Australian and New Zealand Map Society
- Founded: 2009
- Type: Professional organization
- Focus: Cartography
- Region served: Australia; New Zealand;
- Method: Conferences, Publications, Training
- President: Martin Woods
- Website: anzmaps.org

= Australian and New Zealand Map Society =

The Australian and New Zealand Map Society (ANZMapS), a society incorporated in Victoria, Australia, is a group of map producers, users and curators, which acts as a medium of communication for all those interested in maps. Membership of the ANZMapS is available to anyone who has an interest in maps.

The society was formed in 2009 by the merger of the Australian Map Circle (founded in 1973 as the Australian Map Curator's Circle), and the New Zealand Map Society (founded 1977).

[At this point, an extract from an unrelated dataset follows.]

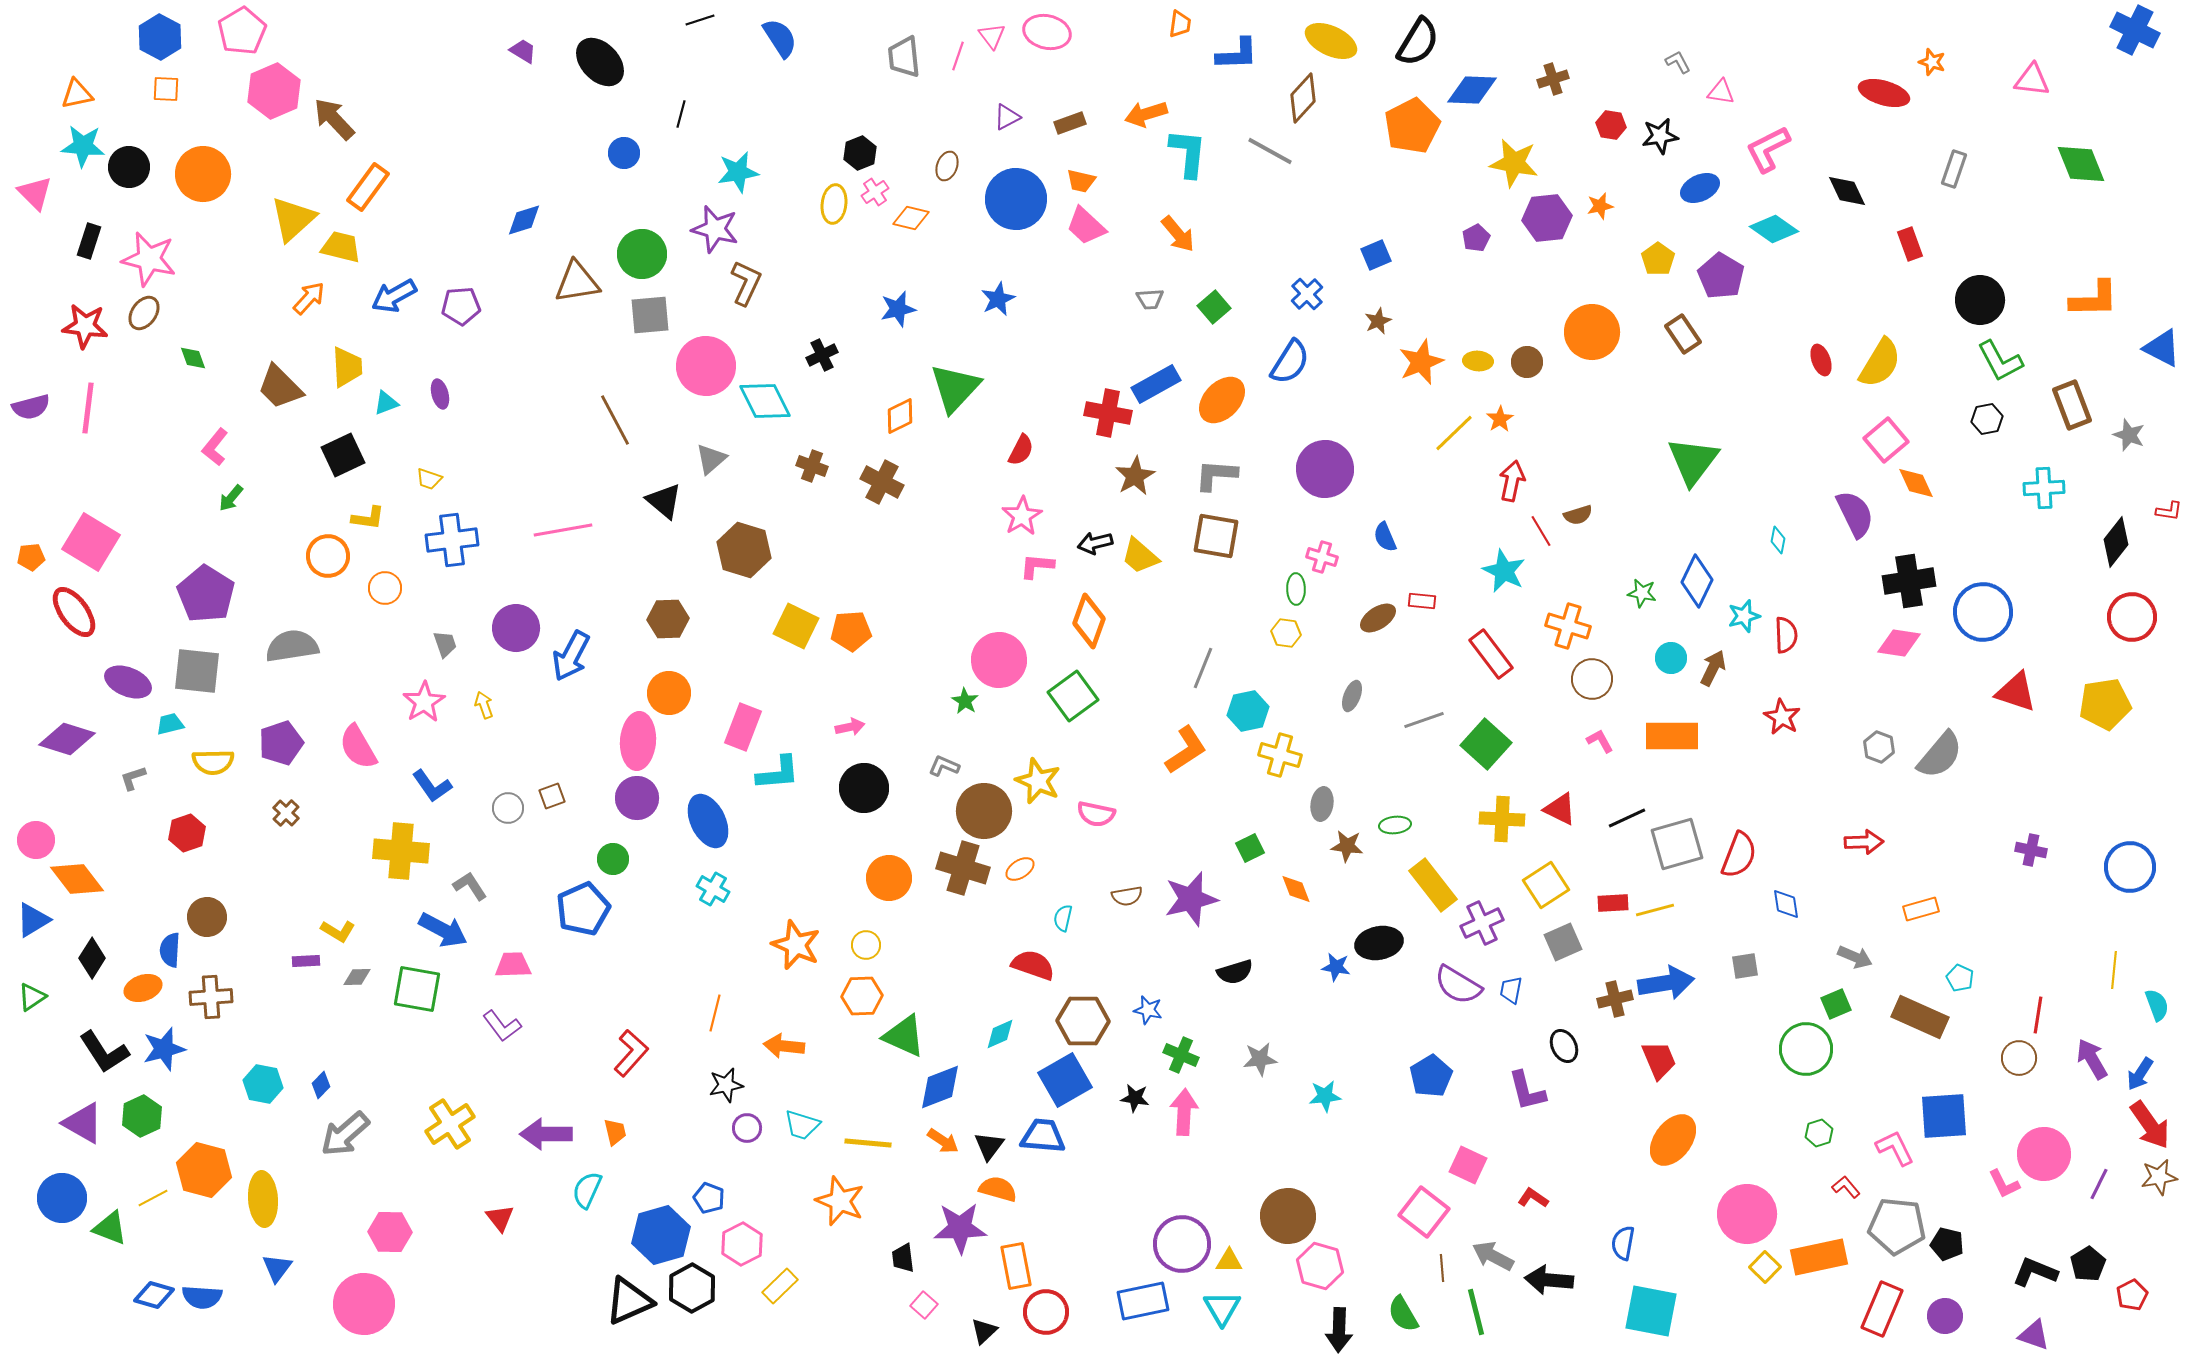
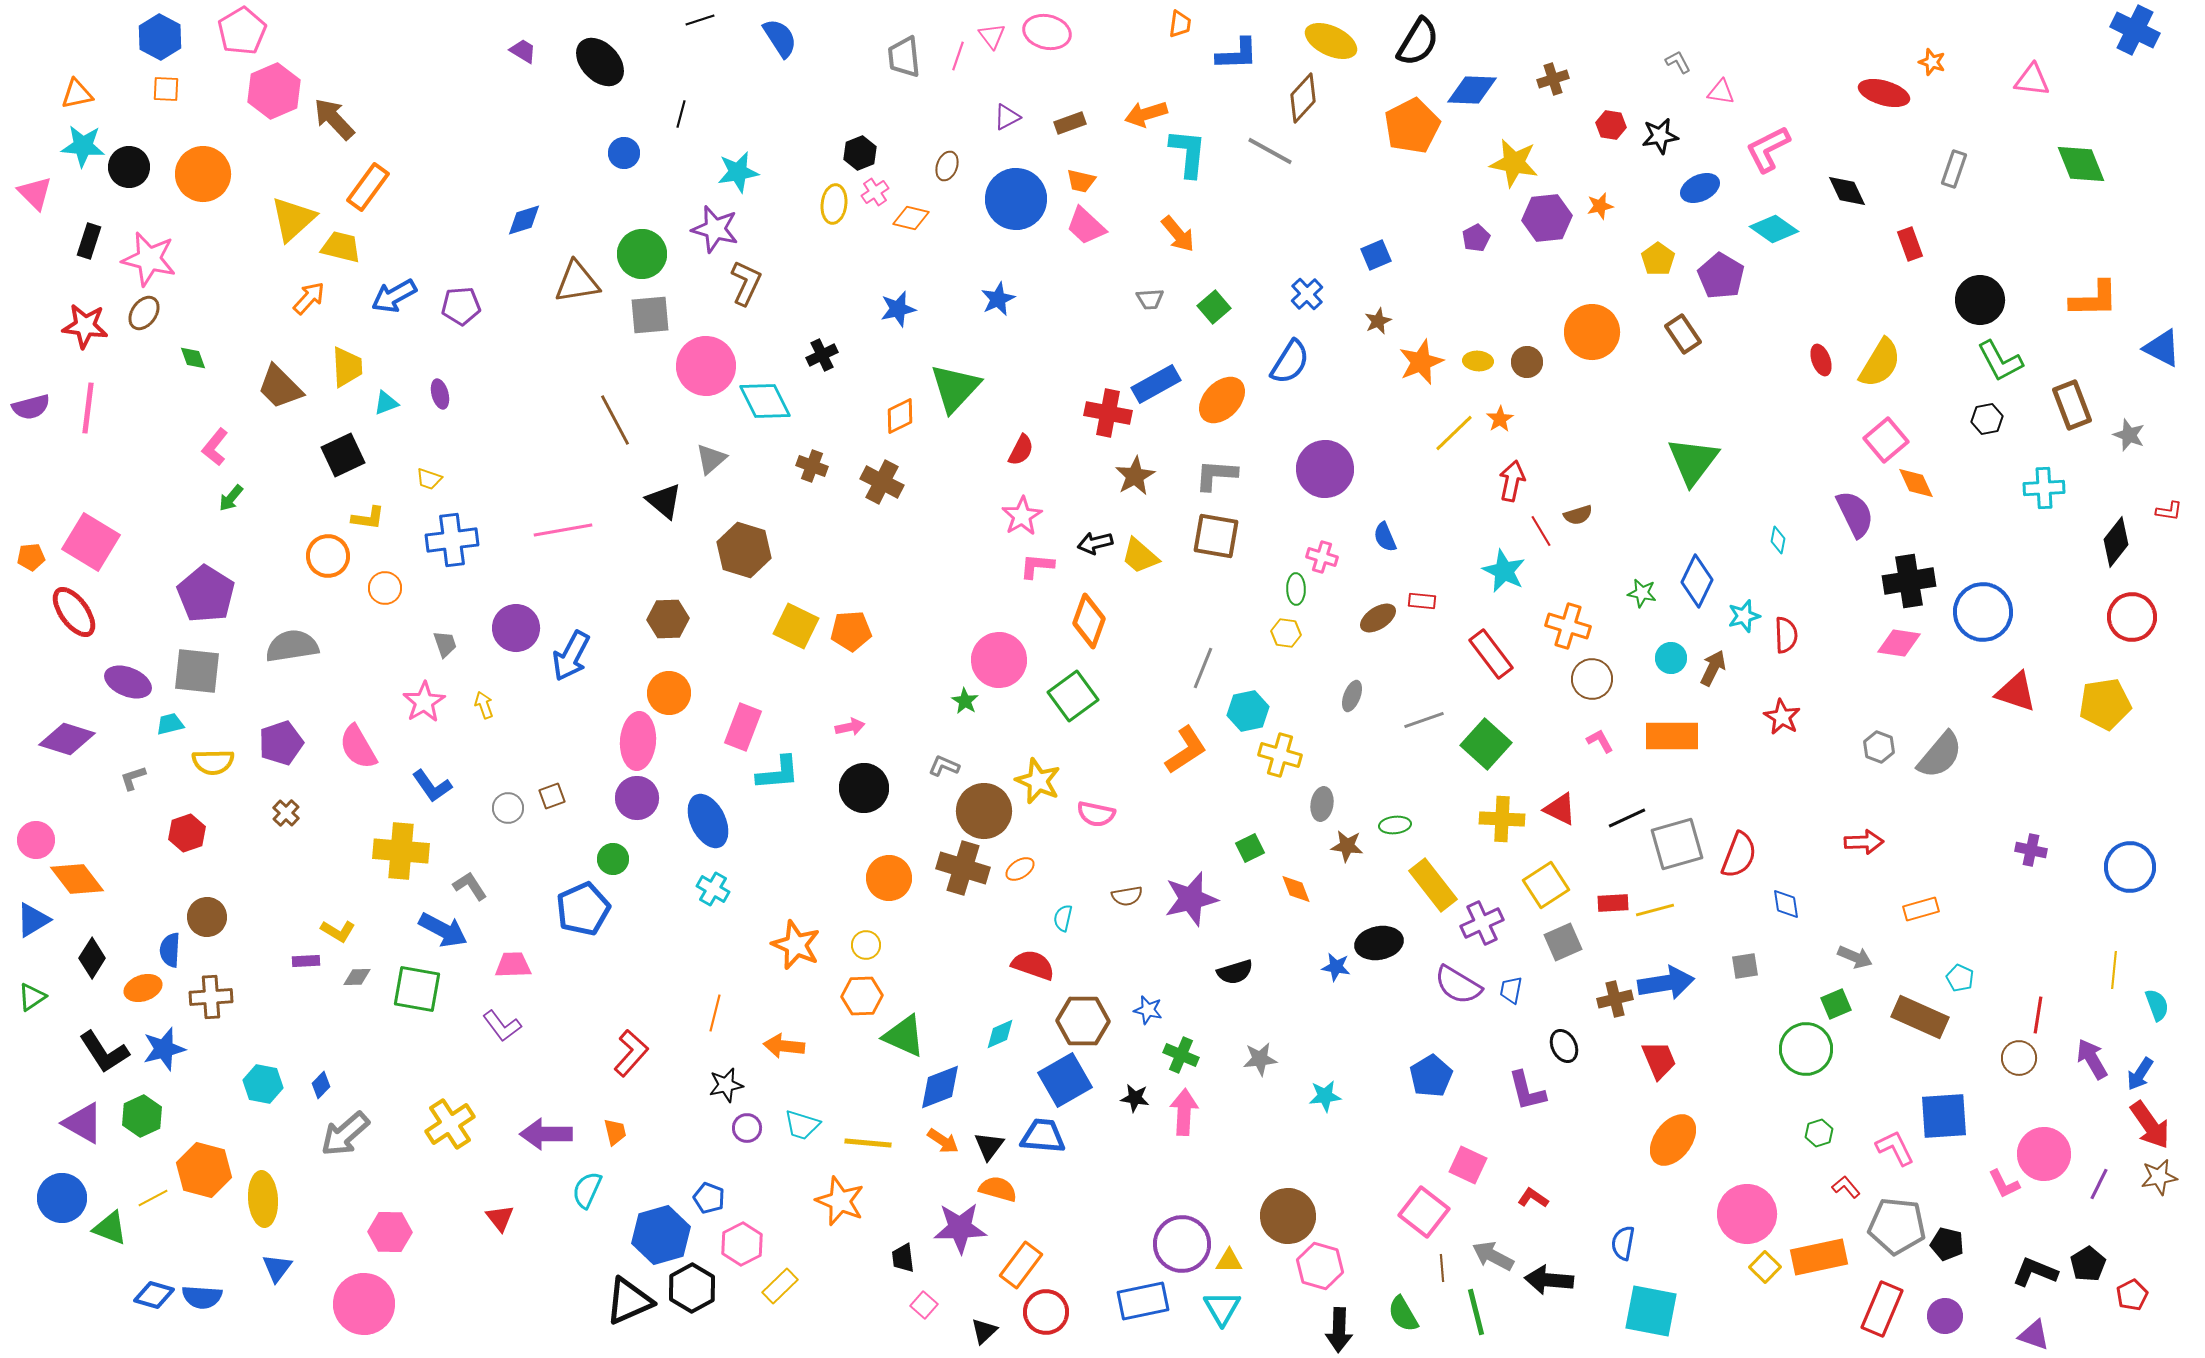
orange rectangle at (1016, 1266): moved 5 px right, 1 px up; rotated 48 degrees clockwise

The society holds an annual conference, publishes a peer-reviewed journal The Globe (ISSN 0311-3930), and a newsletter.

==Purpose==
The purposes of the society are:
1. to promote public interest within Australia and New Zealand in historical and contemporary cartography and in map collections;
2. to promote the development, maintenance and preservation and effective exploitation of map collections throughout Australia and New Zealand;
3. to improve the skills and status of persons working with map collections; and
4. to promote communication between producers, users and curators of maps.

==Awards==
Society awards:
- Dorothy Prescott Prize for the best paper presented at its annual conference.
- Patricia Alonso Memorial Prize to the student with the best third year results in the Bachelor of Applied Science (Multimedia Cartography) degree at RMIT University (until 1992 the Royal Melbourne Institute of Technology).